I am sitting in Heathrow Airport, waiting for my flight to LA to be called. I’m off to spend a week with my mate Matt. We’re hoping to write a musical together and are going to do some research and kick some ideas around.
I find airports a necessary but unsettling evil. Most of the people wandering about are experiencing negative emotions. They’re either knackered, terrified, or highly stressed.
I am all three right now. I only managed three hours’ sleep last night, I am scared of flying and am stressed because I had to jettison a load of belongings at the security gate as a result of exceeding my personal limit for toiletries, which, it turns out, is one (tiny) plastic bag.
Matt had asked me to take him some Bovril and I went to three different supermarkets last night trying to find a jar small enough to take through security. In the end I bought a 250ml jar, which was plainly never going to get through. It looked so ludicrous in a plastic bag with toothpaste and hair gel and the man spotted it right away, giving me the look that said, “nice try.”

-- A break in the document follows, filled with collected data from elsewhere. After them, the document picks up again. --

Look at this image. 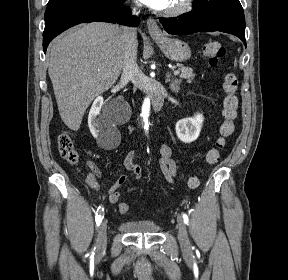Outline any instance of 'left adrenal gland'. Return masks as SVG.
Returning <instances> with one entry per match:
<instances>
[{"mask_svg":"<svg viewBox=\"0 0 288 280\" xmlns=\"http://www.w3.org/2000/svg\"><path fill=\"white\" fill-rule=\"evenodd\" d=\"M166 82H170V89L177 93L180 89L181 80L176 78H171V75L167 73Z\"/></svg>","mask_w":288,"mask_h":280,"instance_id":"1","label":"left adrenal gland"}]
</instances>
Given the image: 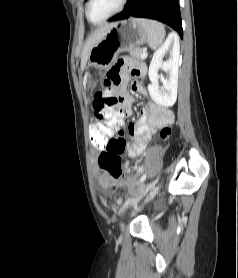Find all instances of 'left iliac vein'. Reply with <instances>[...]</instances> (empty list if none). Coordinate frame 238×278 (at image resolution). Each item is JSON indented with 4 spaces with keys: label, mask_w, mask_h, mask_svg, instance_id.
<instances>
[{
    "label": "left iliac vein",
    "mask_w": 238,
    "mask_h": 278,
    "mask_svg": "<svg viewBox=\"0 0 238 278\" xmlns=\"http://www.w3.org/2000/svg\"><path fill=\"white\" fill-rule=\"evenodd\" d=\"M158 181V178L153 181V182H149V185H146V190L143 193H140L139 191L137 192V195L130 200L128 207L131 208L132 206L136 205L137 202L140 200V198L142 197V195L144 194V196H147L148 191L151 190H158V187H153ZM125 225L124 223L122 224V231H124Z\"/></svg>",
    "instance_id": "left-iliac-vein-1"
}]
</instances>
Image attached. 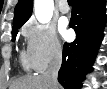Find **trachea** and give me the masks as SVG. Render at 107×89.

I ran a quiz last night in Runnymede, which is where the Magna Carta was signed. The hotel where the quiz was being held is right on the river Thames, and the client arranged for my assistant Lydia and me to eat like King John himself. They have a sort of posh eat-all-you-can-eat buffet there, full of the most delicious food, which you eat while watching the river gently flowing towards central London. I have seldom eaten such wondrous tomatoes. It is hugely rare to find a tasty tomato in this country. There were amazing puddings, a brilliant pasta bar, salads of every description... Lydia and I kept going back for more, not quite believing our luck.
I adore Lydia. She’s always such fun to be around. She’s actually a taxidermist, which I think is really cool and her work is incredibly imaginative. She tells me that her freezer at home is filled to the brim with animals waiting to be stuffed because she finds it very hard to turn the offer of a dead animal down!
Speaking of stuffed animals, Nathan and I spent the whole of Monday up in the loft, sorting through boxes and throwing bin liner after bin liner away.
There’s a little corner up there where our childhood toys are kept. I wrote about Panda and Horsey in a blog a few days ago. Perhaps it’s a little tragic, but, when we moved in, we sat them all on a little crocheted rug so they’d be nice and comfortable. What neither of us expected was that some awful parasitic creature would get at all the natural fibres in the toys and essentially wreck them. Some were alright. Panda, Horsey and Jemima escaped relatively unscathed, but a little woollen hedgehog which my Grandmother used to keep on the floor in her hallway, had almost turned to dust.
It was Nathan’s toys which were really badly affected. I don’t think I will ever forget the deep pang of pain which surged through my body, as I heard him whimpering, “oh no. Belinda! Belinda!” I turned to see him lovingly cradling a threadbare rabbit. We spent the next ten minutes crying bitter tears which weren’t just about our childhood toys being destroyed, but about being adults in a frightening world.